• WORK TO COMPLETE: Collect all lines containing the word "greco" from the data.

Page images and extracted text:
****************************************

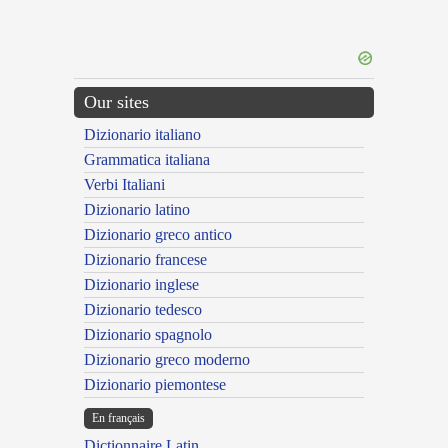
Our sites
Dizionario italiano
Grammatica italiana
Verbi Italiani
Dizionario latino
Dizionario greco antico
Dizionario francese
Dizionario inglese
Dizionario tedesco
Dizionario spagnolo
Dizionario greco moderno
Dizionario piemontese
En français
Dictionnaire Latin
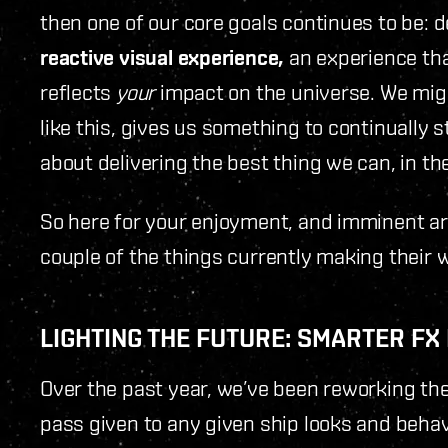
then one of our core goals continues to be: 
reactive visual experience,
an experience that
reflects
your
impact on the universe. We migh
like this, gives us something to continually st
about delivering the best thing we can, in th
So here for your enjoyment, and imminent arri
couple of the things currently making their 
LIGHTING THE FUTURE: SMARTER F
Over the past year, we’ve been reworking t
pass given to any given ship looks and beha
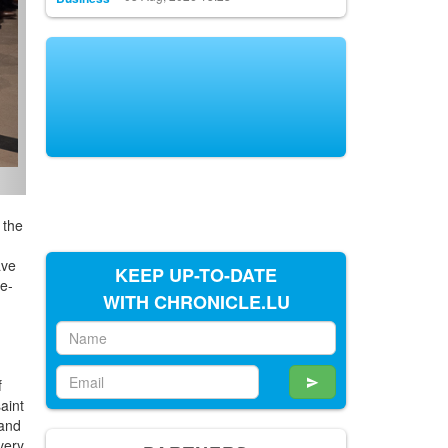
 the
ave
KEEP UP-TO-DATE
re-
WITH CHRONICLE.LU
f
aint
 and
very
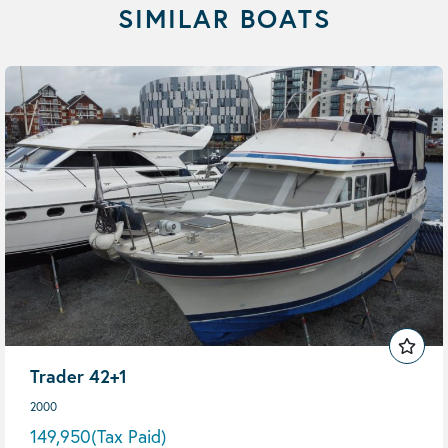
SIMILAR BOATS
Trader 42+1
2000
149,950
(Tax Paid)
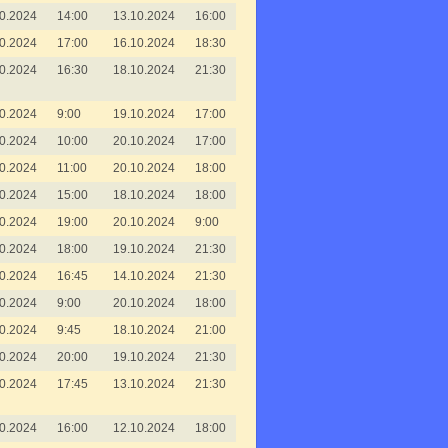
0.2024
14:00
13.10.2024
16:00
0.2024
17:00
16.10.2024
18:30
0.2024
16:30
18.10.2024
21:30
0.2024
9:00
19.10.2024
17:00
0.2024
10:00
20.10.2024
17:00
0.2024
11:00
20.10.2024
18:00
0.2024
15:00
18.10.2024
18:00
0.2024
19:00
20.10.2024
9:00
0.2024
18:00
19.10.2024
21:30
0.2024
16:45
14.10.2024
21:30
0.2024
9:00
20.10.2024
18:00
0.2024
9:45
18.10.2024
21:00
0.2024
20:00
19.10.2024
21:30
0.2024
17:45
13.10.2024
21:30
0.2024
16:00
12.10.2024
18:00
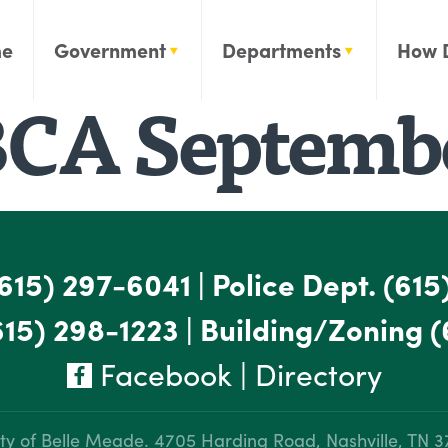
e
Government
Departments
How 
CA Septembe
615) 297-6041
|
Police Dept.
(615
615) 298-1223
|
Building/Zoning
(
Facebook
|
Directory
ty of Belle Meade.
4705 Harding Road, Nashville, TN 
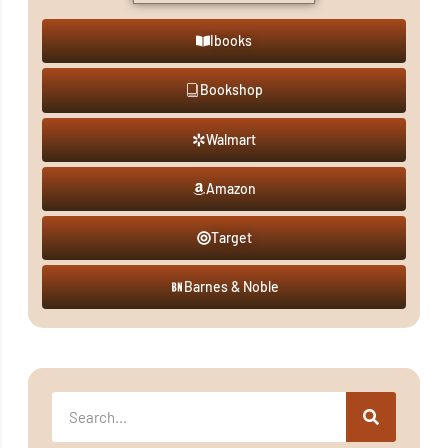
Ibooks
Bookshop
Walmart
Amazon
Target
Barnes & Noble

****************************************

• ANSWER:
Dizionario greco antico
Dizionario greco moderno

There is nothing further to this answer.